Conclusion: Based on FAQ and instruction issued in filing ITR 6 an Assessee has opted for concessional rate of tax once, it shall apply to subsequent assessment years and cannot be withdrawn. Therefore the assessee contention is correct. 

5. Form 10IC/56F/10B/10BB Filing Deadline Extension/Postponement

i. Form 10IC Filing Deadline Extension

For corporates exercising the new scheme of taxation who were unable to file Form 10IC for Assessment Year (AY) 2021-22 due to genuine hardship, there is good news. The deadline for filing Form 10IC, a critical requirement for availing the benefits of the new tax scheme, has been extended. You now have the opportunity to submit Form 10IC this year, providing relief for those who encountered obstacles in adhering to the initial deadline.

This extension acknowledges that businesses may face unforeseen challenges that hinder compliance. Now, those who faced such hardships have an opportunity to catch up and ensure that they can take full advantage of the new taxation scheme in their financial planning.

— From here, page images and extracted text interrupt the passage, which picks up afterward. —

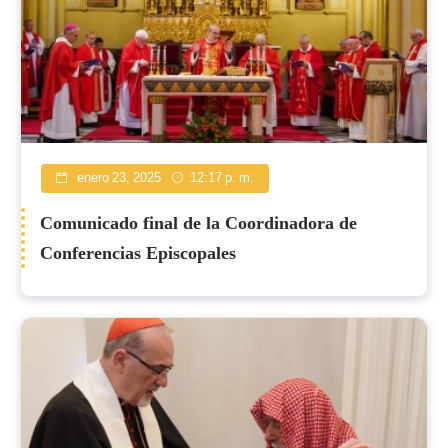
enero 23, 2025
12:17 p. m.
Comunicado final de la Coordinadora de
Conferencias Episcopales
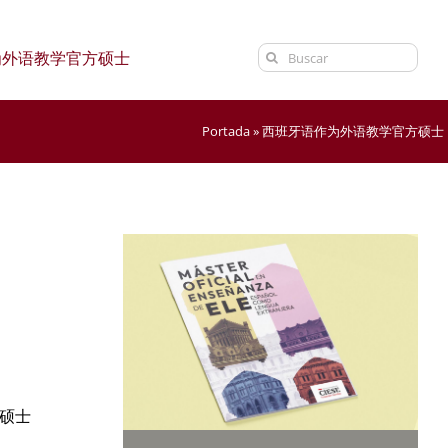
Search
为外语教学官方硕士
for:
Portada
»
西班牙语作为外语教学官方硕士
该硕士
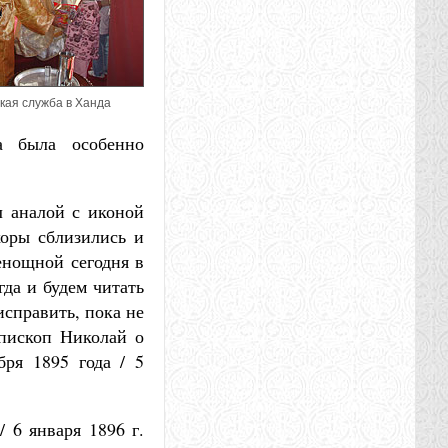
кая служба в Ханда
да была особенно
л аналой с иконой
хоры сблизились и
енощной сегодня в
гда и будем читать
исправить, пока не
епископ Николай о
бря 1895 года / 5
 6 января 1896 г.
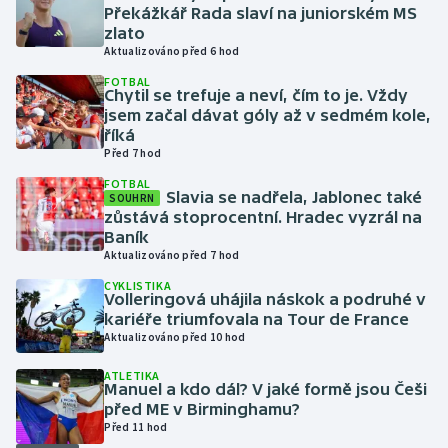
Překážkář Rada slaví na juniorském MS
zlato
Gymnastika
Aktualizováno před 6 hod
FOTBAL
Házená
Chytil se trefuje a neví, čím to je. Vždy
jsem začal dávat góly až v sedmém kole,
říká
Jezdectví
Před 7 hod
FOTBAL
Judo
Slavia se nadřela, Jablonec také
SOUHRN
zůstává stoprocentní. Hradec vyzrál na
Baník
Krasobruslení
Aktualizováno před 7 hod
Lezení
CYKLISTIKA
Volleringová uhájila náskok a podruhé v
kariéře triumfovala na Tour de France
Lyže a snowboard
Aktualizováno před 10 hod
ATLETIKA
Moderní pětiboj
Manuel a kdo dál? V jaké formě jsou Češi
před ME v Birminghamu?
Motorsport
Před 11 hod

ii. Form 56F Reporting Deadline Postponed

Form 56F is a report that must be furnished by chartered accountants to ensure compliance with regulations related to Special Economic Zones (SEZs). This report plays a crucial role in meeting SEZ-related requirements.

The standard deadline for filing Form 56F was originally set to align with the date of filing the income tax return. However, the new update provides some relief. The deadline for submitting Form 56F has been postponed to December 31st of 2023. This extension gives individuals and businesses more time to ensure that they fulfill the necessary reporting requirements associated with SEZs. It recognizes that additional time may be needed to compile and provide accurate information in compliance with SEZ regulations.

iii. Form 10B/10BB Filing Deadline Extension for Charitable Trusts

Charitable trusts play a significant role in various social and humanitarian causes. To ensure that they can continue their valuable work, the due date for filing Form 10B and Form 10BB, which are essential for charitable trust compliance, has been extended.

The original deadline was September 30th, but the extension provides charitable trusts with additional time to prepare and file these forms. Charitable trusts, dedicated to noble causes, can now submit Form 10B and Form 10BB until October 31st, 2023.

This extension recognizes the unique challenges and responsibilities faced by charitable trusts and provides them with the time needed to meet their compliance obligations.

Conclusion

Understanding recent case laws and their implications is vital in navigating the ever-evolving landscape of income tax. These cases cover a range of topics, from share buybacks to R&D deductions, business trusts, and more. Staying updated with such analyses is essential for individuals and businesses to make informed decisions and comply with taxation regulations.